Donizetti, Lucia di Lammermoor. Production d'Andrei Serban en 2006, Ludovic Tézier (Enrico) et Natalie Dessay (Lucia). Photo : DR, Opéra national de Paris
Aux côtés de Patrizia Ciofi, après
un long échauffement dans la première partie, Vittorio Grigolo (Edgardo di Ravenswood) conduit sans faillir jusqu’au terme de l’ouvrage une voix
claire au timbre lumineux servant une ligne de chant impeccable et au riche nuancier
qui lui permet de conclure en apothéose dans un poignant « Tu che a Dio spiegasti l’ali » (Toi qui vers Dieu a pris
son vol). En revanche, l’Enrico Ashton de Ludovic Tézier, au jeu comme
pétrifié, apparaît un peu éteint et sa projection vocale limitée, mais le
timbre est toujours séduisant. Alfredo Nigro (Arturo Bucklaw) et Eric Huchet (Normanno)
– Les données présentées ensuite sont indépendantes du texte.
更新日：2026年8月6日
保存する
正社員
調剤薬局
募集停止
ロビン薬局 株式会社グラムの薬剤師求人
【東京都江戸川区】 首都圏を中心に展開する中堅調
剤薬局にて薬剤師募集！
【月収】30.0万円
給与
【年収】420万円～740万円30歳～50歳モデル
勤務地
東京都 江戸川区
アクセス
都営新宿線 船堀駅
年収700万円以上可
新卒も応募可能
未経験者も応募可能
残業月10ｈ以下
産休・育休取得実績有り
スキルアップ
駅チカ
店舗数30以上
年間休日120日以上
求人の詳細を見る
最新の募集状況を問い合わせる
semblent un peu effacés s’attachant à donner consciencieusement la réplique à
leurs partenaires, mais se gardant de se faire de simples faire-valoir,
contrairement à Cornelia Oncioiu, Alisa trop discrète. En dépit d’un registre
grave manquant de profondeur, Orlin Anastassov campe un Raimondo Bibedent puissant
et bien chantant. Sous la direction ferme et attentive de Maurizio Benini, l’Orchestre
de l’Opéra de Paris flamboie comme de coutume, ne se contentant pas d’accompagner
mais s’engageant dans l’ouvrage en véritable protagoniste.
Bruno Serrou
1) Le rôle de Lucia est confié en alternance à Patrizia Ciofi (13, 20,
26 septembre, 1er et 6 octobre) et à Sonya Yoncheva (10, 17, 23, 29
septembre, 4 et 9 octobre). Celui d’Enrico à Ludovic Tézier (13, 20, 26
septembre, 1er octobre) et à George Petean (10, 17, 23, 29
septembre, 4, 6, 9 octobre). Edgardo est chanté alternativement par Vittorio
Grigolo (13, 20, 26 septembre, 1er, 6 octobre) et Michael Fabiano
(10, 17, 23, 29 septembre, 4, 9 octobre).